This report from the Independent today shows us just how far we have come. Whilst Tory Euro-sceptics continue to plot final disavowal of that evil anti-British entity that we all know and love as the European Union, we get these choice phrases on the corruption Britain is finally now exhibiting all on its lonesome:
Yet recent British scandals can compete with the best Europe can offer. Besides MPs fiddling their expenses and Jimmy Savile’s history of paedophilia, racing has been hit by Frankie Dettori’s six-month drugs ban, we’ve seen London-based banks Barclays and UBS embarrassed by the Libor rate-fixing scandal, and BAE Systems has been investigated over its arms deals.

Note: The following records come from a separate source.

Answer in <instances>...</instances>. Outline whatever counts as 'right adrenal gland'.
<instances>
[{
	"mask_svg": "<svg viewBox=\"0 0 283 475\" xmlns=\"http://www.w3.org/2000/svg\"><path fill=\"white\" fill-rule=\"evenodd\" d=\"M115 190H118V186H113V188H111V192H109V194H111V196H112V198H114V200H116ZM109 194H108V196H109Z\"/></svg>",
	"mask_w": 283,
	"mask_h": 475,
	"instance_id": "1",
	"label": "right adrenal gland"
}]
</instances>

And yet it gets worse, as goalposts are continuously moved:
[...] “There is no real accountability of these guys coming in—the cops don’t really investigate them,” says Mark Hollingsworth, co-author of Londongrad, a 2009 book about the Russian invasion. “They see the capital as the most secure, fairest, most honest place to park their cash, and the judges here would never extradite them.”

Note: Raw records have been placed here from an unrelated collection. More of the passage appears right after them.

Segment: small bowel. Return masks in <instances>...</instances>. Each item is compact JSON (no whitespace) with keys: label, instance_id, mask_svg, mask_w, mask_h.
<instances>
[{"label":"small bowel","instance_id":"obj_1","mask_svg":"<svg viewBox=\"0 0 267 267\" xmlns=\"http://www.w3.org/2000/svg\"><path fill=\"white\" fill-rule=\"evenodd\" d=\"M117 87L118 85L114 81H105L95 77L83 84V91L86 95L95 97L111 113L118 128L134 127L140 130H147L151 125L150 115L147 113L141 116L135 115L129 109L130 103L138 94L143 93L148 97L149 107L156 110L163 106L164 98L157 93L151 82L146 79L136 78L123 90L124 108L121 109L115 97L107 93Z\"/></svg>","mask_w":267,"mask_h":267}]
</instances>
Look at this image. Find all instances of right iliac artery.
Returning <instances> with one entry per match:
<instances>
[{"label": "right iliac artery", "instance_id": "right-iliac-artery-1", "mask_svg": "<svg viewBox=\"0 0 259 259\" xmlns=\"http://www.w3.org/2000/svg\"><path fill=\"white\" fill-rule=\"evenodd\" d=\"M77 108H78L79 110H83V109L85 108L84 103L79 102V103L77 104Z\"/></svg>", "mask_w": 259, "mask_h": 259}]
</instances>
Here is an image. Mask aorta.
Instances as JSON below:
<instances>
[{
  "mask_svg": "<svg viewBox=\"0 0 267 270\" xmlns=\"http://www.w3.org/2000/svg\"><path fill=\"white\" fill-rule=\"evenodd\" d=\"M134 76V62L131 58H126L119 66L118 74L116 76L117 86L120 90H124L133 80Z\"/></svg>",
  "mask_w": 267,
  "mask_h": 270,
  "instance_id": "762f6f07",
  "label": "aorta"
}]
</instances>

Meanwhile, with respect to the paedophilia scandals, the desire of power to overwhelm through the abuse of sex just gets worse (more here):
A prominent barrister specialising in reproductive rights has called for the age of consent to be lowered to 13.

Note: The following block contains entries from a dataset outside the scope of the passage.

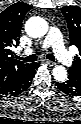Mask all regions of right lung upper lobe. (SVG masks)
Returning <instances> with one entry per match:
<instances>
[{"label": "right lung upper lobe", "instance_id": "1", "mask_svg": "<svg viewBox=\"0 0 81 124\" xmlns=\"http://www.w3.org/2000/svg\"><path fill=\"white\" fill-rule=\"evenodd\" d=\"M31 7L18 2L0 13V86L12 81L29 65L17 60L13 49L19 44L22 20Z\"/></svg>", "mask_w": 81, "mask_h": 124}]
</instances>
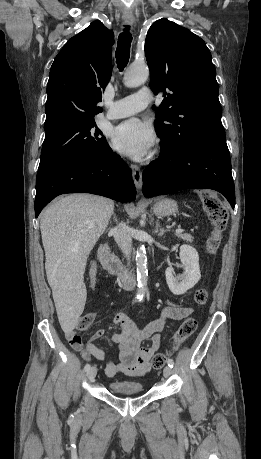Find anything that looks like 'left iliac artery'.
<instances>
[{
  "label": "left iliac artery",
  "mask_w": 261,
  "mask_h": 459,
  "mask_svg": "<svg viewBox=\"0 0 261 459\" xmlns=\"http://www.w3.org/2000/svg\"><path fill=\"white\" fill-rule=\"evenodd\" d=\"M167 364H168L169 367L173 368V366H174V361H173V359H168V360H167Z\"/></svg>",
  "instance_id": "left-iliac-artery-1"
}]
</instances>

Barbara Hewson told online magazine Spiked that the move was necessary in the wake of the Jimmy Savile scandal to end the “persecution of old men”.
Now in a short Twitter exchange this morning it was brought to my attention that the problem isn’t immorality. In fact, the problem may not even be corruption as such. Rather, so much of what we do in both large and small corporate organisations is done with a transcendental amorality. We are circumscribed by process and procedure – and we assume the bigger view is not ours to own. We assume that those who set up process and procedure knew what they were doing when they trained us.
Yet this very amorality, this unquestioning behaviour, this inability to think from scratch and try and perceive – on a rolling basis – a broader set of consequences from our acts, leads to outcomes which are anything but amoral. We ourselves are not immoral – most of us are truly not corrupt – but the accumulation of all our individual tasks does seem to lead more and more to utterly unjust outcomes.
Is it then a systemic question as the Independent reports it might be? Or is it a question of people-culture? After all, you can have any number of protective processes and procedures in place but if the people who are supposed to operate them are of a mind to, any and all may quite easily – and eventually – be circumvented.
The battlecry for the anti-Europeans is that Europe is a dirty patchwork of vile and corrupt marshes we need to retreat from. And yet recent attempts to drag us out of such fields only makes me wonder if the true powers-that-be are looking more to defend their own rights to perpetuate a very British corruption from international law and wider socially-inspired movements than to revert what was apparently once an honest public life to a semblance of modest functionality.
Corrupt or “just” amoral? Does it really matter in the final analysis? The evidence of the impact of widespread corruption – that is to say, inefficient and ineffective socioeconomic systems – is all around us. You don’t need to drill down into that individual or the other to know that the inefficiency and ineffectiveness I mention must be inspired by something seriously wrong.
Solutions? Lord, I really don’t know. I really don’t know where to start. But perhaps we should take a lesson from the best corporate organisations: when you struggle to know the true extent of the bigger picture, start with bitesized pieces. And maybe, just maybe, attempt to comprehend that just as those poor workers were trapped and died in the rubble of a Bangladeshi building, so too many people here in the West – whilst not losing their lives – are wasting their existences in systems which also, in a way, serve to entrap them.
Just because you act in an amoral fashion doesn’t make you immoral. Even as, perhaps, the results of your actions are.
There’s a lesson to be drawn there, then, about how we see, consult and work with others.
Maybe it’s time we thought the best of our fellow workers. And acted in consequence.